▶ _Task instructions_
Please keep to the lines below from the one with "collectionneurs. Le transport" through the one with "директор российского офиса", and restate them word for word, ends included.

[Stored data entries]
- - -

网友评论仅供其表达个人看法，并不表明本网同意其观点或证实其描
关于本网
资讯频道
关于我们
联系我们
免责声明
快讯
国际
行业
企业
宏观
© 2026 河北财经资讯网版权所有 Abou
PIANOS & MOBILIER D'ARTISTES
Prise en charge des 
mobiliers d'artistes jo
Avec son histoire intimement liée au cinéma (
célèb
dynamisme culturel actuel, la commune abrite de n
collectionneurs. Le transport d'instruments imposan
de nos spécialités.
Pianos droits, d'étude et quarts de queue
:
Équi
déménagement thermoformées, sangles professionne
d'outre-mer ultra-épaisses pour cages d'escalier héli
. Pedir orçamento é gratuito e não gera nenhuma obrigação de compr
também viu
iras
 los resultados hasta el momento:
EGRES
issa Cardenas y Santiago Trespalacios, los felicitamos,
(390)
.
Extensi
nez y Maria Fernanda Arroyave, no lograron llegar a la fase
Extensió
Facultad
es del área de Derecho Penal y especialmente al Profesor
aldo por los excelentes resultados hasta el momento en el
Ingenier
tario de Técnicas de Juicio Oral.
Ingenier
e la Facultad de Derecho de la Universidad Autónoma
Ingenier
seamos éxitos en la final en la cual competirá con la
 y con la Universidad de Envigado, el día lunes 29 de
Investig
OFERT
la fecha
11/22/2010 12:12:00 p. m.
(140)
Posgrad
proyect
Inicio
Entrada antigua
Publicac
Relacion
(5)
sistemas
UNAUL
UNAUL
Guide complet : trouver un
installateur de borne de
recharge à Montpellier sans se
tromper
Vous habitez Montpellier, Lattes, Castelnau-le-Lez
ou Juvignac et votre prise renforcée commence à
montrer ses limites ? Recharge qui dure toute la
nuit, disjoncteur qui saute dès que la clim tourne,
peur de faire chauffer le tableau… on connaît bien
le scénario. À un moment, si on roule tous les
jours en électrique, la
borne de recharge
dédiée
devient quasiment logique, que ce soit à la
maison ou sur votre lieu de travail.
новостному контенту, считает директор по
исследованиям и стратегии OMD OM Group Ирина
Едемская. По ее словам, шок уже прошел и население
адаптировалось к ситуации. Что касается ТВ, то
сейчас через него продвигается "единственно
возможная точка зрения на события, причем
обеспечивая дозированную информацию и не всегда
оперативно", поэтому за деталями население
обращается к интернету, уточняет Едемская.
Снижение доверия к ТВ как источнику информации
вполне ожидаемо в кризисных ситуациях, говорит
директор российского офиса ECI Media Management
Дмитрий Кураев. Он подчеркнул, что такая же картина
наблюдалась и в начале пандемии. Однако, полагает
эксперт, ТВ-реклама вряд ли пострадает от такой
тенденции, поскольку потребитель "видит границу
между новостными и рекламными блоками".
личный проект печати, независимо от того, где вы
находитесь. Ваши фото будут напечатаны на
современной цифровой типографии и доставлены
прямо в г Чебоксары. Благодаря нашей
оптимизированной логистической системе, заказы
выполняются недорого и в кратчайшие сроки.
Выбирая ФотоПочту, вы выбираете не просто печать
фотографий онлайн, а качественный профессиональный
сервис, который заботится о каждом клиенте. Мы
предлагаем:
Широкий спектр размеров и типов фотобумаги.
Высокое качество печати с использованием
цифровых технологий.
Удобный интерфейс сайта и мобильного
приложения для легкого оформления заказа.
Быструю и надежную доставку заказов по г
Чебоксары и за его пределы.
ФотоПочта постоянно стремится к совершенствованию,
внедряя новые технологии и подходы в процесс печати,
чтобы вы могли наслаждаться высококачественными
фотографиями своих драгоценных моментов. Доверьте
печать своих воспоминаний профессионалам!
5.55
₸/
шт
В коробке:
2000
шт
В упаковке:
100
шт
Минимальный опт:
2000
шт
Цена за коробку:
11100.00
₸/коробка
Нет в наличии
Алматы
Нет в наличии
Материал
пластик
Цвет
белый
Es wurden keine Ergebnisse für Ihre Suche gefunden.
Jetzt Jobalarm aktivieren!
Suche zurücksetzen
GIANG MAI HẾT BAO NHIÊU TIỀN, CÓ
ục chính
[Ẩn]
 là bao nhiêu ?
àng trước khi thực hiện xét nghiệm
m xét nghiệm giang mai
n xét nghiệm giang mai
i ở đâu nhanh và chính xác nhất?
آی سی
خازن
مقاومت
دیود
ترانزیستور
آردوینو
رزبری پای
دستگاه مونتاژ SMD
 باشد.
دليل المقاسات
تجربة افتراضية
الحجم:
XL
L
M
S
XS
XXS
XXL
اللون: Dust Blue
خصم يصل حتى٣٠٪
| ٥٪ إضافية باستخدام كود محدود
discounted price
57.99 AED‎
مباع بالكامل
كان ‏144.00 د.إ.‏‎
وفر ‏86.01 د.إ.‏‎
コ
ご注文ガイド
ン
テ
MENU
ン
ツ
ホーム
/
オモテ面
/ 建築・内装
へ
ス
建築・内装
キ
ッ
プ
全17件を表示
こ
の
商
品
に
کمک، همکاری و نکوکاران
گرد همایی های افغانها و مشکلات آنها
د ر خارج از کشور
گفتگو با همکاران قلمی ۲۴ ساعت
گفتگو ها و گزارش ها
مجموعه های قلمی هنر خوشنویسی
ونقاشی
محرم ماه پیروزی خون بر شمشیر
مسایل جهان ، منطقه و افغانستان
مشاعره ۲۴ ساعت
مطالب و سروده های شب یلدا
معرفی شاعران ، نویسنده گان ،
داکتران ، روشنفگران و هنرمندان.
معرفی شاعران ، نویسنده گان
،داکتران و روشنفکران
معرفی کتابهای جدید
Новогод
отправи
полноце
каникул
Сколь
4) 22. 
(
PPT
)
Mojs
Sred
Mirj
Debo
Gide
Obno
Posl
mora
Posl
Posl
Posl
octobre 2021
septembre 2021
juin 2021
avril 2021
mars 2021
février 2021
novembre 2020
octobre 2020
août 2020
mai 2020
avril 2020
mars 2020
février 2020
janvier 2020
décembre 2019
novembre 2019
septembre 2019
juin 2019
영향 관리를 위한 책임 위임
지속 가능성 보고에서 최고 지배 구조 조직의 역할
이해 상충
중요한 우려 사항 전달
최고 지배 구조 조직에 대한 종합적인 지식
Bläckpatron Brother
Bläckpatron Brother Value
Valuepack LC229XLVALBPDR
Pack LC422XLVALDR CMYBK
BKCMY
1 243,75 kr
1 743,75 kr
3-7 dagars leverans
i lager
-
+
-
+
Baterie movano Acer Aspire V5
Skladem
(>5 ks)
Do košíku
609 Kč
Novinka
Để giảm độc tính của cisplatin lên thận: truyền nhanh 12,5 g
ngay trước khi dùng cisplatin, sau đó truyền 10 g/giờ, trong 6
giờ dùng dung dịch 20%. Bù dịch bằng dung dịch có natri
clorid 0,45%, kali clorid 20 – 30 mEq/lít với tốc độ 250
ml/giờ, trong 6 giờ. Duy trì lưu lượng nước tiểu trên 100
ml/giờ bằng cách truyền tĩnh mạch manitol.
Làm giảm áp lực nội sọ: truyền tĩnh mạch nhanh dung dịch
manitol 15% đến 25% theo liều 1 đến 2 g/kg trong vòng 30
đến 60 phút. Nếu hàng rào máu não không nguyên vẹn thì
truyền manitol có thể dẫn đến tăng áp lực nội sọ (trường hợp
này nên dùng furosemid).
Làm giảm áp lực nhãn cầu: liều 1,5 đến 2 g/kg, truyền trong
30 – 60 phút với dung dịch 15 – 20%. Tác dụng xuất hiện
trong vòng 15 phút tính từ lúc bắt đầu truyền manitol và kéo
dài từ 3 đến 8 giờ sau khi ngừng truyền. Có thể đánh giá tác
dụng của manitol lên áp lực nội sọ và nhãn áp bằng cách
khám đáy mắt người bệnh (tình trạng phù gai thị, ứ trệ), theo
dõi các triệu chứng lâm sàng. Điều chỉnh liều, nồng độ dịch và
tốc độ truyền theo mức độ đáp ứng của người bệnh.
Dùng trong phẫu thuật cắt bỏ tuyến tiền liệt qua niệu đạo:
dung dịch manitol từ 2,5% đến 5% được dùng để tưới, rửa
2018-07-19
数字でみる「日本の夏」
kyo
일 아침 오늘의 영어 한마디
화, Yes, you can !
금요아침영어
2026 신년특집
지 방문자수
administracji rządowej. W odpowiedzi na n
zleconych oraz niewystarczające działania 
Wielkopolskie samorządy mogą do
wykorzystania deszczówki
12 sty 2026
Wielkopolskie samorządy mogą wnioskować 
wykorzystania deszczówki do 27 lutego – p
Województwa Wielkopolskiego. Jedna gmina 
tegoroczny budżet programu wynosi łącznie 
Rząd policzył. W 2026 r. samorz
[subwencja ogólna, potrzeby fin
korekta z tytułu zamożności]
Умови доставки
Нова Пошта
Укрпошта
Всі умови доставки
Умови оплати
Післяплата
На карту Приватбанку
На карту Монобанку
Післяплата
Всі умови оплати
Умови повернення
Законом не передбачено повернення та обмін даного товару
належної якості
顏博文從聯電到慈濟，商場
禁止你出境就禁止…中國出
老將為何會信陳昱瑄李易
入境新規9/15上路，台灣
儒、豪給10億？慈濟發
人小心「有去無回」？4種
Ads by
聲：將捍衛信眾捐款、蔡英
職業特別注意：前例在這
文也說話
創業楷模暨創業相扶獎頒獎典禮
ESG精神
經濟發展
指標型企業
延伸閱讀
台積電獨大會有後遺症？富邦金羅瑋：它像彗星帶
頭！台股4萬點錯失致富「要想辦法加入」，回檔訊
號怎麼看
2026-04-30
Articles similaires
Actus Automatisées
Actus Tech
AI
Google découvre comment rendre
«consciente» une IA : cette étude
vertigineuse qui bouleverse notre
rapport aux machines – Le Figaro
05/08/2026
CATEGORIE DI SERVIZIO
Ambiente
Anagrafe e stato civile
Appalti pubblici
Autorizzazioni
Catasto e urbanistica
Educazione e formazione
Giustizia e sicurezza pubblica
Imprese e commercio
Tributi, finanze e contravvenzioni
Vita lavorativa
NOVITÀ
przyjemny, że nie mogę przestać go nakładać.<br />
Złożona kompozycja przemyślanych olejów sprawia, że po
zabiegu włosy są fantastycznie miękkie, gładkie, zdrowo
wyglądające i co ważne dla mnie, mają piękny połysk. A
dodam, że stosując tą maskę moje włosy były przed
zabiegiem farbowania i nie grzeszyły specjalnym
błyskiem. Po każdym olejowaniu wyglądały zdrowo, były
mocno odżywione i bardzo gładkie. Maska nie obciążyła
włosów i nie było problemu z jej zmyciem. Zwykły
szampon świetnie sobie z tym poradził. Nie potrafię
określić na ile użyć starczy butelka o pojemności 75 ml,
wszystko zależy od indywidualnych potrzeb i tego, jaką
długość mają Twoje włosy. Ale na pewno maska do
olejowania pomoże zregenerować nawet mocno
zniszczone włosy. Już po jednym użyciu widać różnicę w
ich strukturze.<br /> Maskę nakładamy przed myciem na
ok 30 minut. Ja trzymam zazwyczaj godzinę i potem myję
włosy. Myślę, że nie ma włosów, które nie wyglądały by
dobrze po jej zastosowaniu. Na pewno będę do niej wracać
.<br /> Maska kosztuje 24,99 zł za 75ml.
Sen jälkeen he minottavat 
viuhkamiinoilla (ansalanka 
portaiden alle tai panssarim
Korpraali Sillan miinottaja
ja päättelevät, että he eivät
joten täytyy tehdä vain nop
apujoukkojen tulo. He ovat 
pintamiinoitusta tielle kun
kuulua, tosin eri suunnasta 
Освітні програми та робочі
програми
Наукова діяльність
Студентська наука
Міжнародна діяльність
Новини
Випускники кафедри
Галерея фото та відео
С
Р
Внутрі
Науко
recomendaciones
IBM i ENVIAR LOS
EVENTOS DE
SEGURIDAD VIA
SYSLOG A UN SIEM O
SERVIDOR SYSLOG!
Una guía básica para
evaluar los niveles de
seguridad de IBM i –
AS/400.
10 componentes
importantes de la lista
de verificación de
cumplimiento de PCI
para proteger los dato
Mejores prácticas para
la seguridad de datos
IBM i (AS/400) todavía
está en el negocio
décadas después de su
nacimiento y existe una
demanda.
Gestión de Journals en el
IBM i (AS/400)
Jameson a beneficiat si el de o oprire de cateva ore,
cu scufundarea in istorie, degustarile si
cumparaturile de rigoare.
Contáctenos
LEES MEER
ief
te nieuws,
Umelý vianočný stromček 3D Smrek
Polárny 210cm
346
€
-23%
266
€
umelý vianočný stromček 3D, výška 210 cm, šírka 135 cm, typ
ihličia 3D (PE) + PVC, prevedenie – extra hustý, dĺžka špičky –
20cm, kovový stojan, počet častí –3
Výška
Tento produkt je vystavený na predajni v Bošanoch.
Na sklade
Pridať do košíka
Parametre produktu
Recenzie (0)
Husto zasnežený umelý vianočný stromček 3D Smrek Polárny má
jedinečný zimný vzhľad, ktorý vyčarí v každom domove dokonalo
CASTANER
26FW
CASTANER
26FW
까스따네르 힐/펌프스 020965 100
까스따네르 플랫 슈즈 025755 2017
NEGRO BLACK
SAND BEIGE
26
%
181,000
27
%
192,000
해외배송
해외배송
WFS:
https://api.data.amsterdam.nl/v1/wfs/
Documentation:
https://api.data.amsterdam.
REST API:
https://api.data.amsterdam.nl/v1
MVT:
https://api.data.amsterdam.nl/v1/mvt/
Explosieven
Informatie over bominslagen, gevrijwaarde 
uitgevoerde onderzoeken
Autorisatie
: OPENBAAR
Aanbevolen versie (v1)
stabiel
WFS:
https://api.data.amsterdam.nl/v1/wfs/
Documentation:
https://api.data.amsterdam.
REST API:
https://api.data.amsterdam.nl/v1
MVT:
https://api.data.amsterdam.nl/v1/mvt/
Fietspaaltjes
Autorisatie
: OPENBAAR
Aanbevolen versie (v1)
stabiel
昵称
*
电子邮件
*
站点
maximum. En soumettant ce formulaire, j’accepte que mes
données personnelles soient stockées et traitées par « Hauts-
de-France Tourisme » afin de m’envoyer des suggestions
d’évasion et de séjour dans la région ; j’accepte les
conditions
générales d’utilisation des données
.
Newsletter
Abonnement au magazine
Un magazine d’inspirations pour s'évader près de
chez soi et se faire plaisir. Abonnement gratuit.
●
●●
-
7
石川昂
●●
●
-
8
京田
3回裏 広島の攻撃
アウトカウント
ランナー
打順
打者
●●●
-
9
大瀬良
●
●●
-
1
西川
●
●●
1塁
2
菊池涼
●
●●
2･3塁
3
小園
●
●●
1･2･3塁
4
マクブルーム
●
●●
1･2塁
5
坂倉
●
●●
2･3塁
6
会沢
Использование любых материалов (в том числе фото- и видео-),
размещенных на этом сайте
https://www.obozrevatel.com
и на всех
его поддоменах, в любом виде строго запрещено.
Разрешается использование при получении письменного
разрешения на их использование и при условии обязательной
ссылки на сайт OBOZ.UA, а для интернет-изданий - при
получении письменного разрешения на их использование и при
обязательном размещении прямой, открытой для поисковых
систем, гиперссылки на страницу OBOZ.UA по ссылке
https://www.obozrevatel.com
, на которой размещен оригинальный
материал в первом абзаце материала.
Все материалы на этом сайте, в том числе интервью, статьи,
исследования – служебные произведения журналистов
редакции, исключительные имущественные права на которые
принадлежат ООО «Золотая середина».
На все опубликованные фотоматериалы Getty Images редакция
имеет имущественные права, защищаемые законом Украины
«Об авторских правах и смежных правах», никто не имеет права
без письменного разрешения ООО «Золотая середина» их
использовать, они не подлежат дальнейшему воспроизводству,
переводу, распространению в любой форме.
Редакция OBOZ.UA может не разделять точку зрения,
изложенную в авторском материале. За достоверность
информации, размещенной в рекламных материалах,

- - -

▶ _Result for this task_
collectionneurs. Le transport d'instruments imposan
de nos spécialités.
Pianos droits, d'étude et quarts de queue
:
Équi
déménagement thermoformées, sangles professionne
d'outre-mer ultra-épaisses pour cages d'escalier héli
. Pedir orçamento é gratuito e não gera nenhuma obrigação de compr
também viu
iras
 los resultados hasta el momento:
EGRES
issa Cardenas y Santiago Trespalacios, los felicitamos,
(390)
.
Extensi
nez y Maria Fernanda Arroyave, no lograron llegar a la fase
Extensió
Facultad
es del área de Derecho Penal y especialmente al Profesor
aldo por los excelentes resultados hasta el momento en el
Ingenier
tario de Técnicas de Juicio Oral.
Ingenier
e la Facultad de Derecho de la Universidad Autónoma
Ingenier
seamos éxitos en la final en la cual competirá con la
 y con la Universidad de Envigado, el día lunes 29 de
Investig
OFERT
la fecha
11/22/2010 12:12:00 p. m.
(140)
Posgrad
proyect
Inicio
Entrada antigua
Publicac
Relacion
(5)
sistemas
UNAUL
UNAUL
Guide complet : trouver un
installateur de borne de
recharge à Montpellier sans se
tromper
Vous habitez Montpellier, Lattes, Castelnau-le-Lez
ou Juvignac et votre prise renforcée commence à
montrer ses limites ? Recharge qui dure toute la
nuit, disjoncteur qui saute dès que la clim tourne,
peur de faire chauffer le tableau… on connaît bien
le scénario. À un moment, si on roule tous les
jours en électrique, la
borne de recharge
dédiée
devient quasiment logique, que ce soit à la
maison ou sur votre lieu de travail.
новостному контенту, считает директор по
исследованиям и стратегии OMD OM Group Ирина
Едемская. По ее словам, шок уже прошел и население
адаптировалось к ситуации. Что касается ТВ, то
сейчас через него продвигается "единственно
возможная точка зрения на события, причем
обеспечивая дозированную информацию и не всегда
оперативно", поэтому за деталями население
обращается к интернету, уточняет Едемская.
Снижение доверия к ТВ как источнику информации
вполне ожидаемо в кризисных ситуациях, говорит
директор российского офиса ECI Media Management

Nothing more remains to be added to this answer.